Note that Carrier didn’t catch heat when he used his blog to post a personal ad and then, in the comments, informed a trans woman who was interested that he was not, telling her that he likes sticking his dick in vaginas.
Oh, missed that interaction! I saw his personal ad and pretty much decided that he had gone from marginal to skeevy in my books. After that I think I only checked back to see his defence/flounce post.
The thing that gets me most, though, is the conclusion so often reached there that it is, in fact, the “cis”-women who have had privilege, because of being brought up as their “preferred” sex.
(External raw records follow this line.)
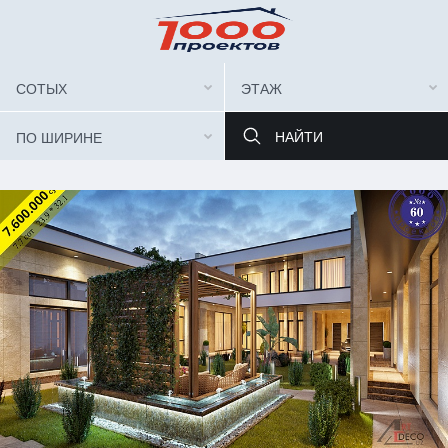
СОТЫХ
ЭТАЖ
ПО ШИРИНЕ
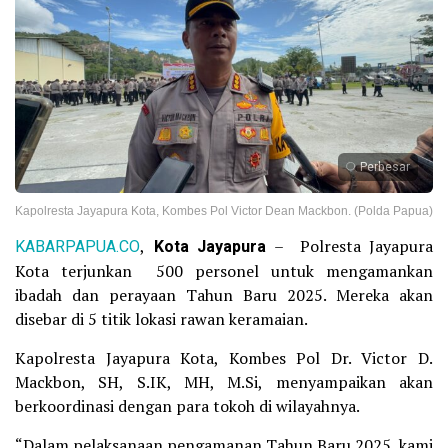
Perbesar
Kapolresta Jayapura Kota, Kombes Pol Victor Dean Mackbon. (Polda Papua)
KABARPAPUA.CO
,
Kota Jayapura
– Polresta Jayapura
Kota terjunkan 500 personel untuk mengamankan
ibadah dan perayaan Tahun Baru 2025. Mereka akan
disebar di 5 titik lokasi rawan keramaian.
Kapolresta Jayapura Kota, Kombes Pol Dr. Victor D.
Mackbon, SH, S.IK, MH, M.Si, menyampaikan akan
berkoordinasi dengan para tokoh di wilayahnya.
“Dalam pelaksanaan pengamanan Tahun Baru 2025, kami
They haven’t know what it is like to feel out of place in the expected gender roles, or to be treated as if there is something wrong with them because they don’t properly conform to gender roles, because, of course, they are women who are treated like women, so, privilege!
The only possible answer to that is WTF?
PZ has actually lectured some women he has deemed “TERF” about how privileged they are, and how they can’t see it because, well, privileged can never see their privilege. I’m sure he would justify it by saying, “well, I only mean privileged when….” but it’s still stupid. That isn’t what privilege is. Being treated like a woman because you are born a woman is not anymore privilege when compared with a trans-woman than when compared with a man. You are still being treated like shit, disrespected, objectified, underpaid, given fewer opportunities, dancing backwards and in high heels, and the fact that the trans-women DID NOT undergo that in growing up is NOT a sign that they have been mistreated. Sorry, dude, check your own goddamn privilege before you lecture other people about theirs, when you are so clueless.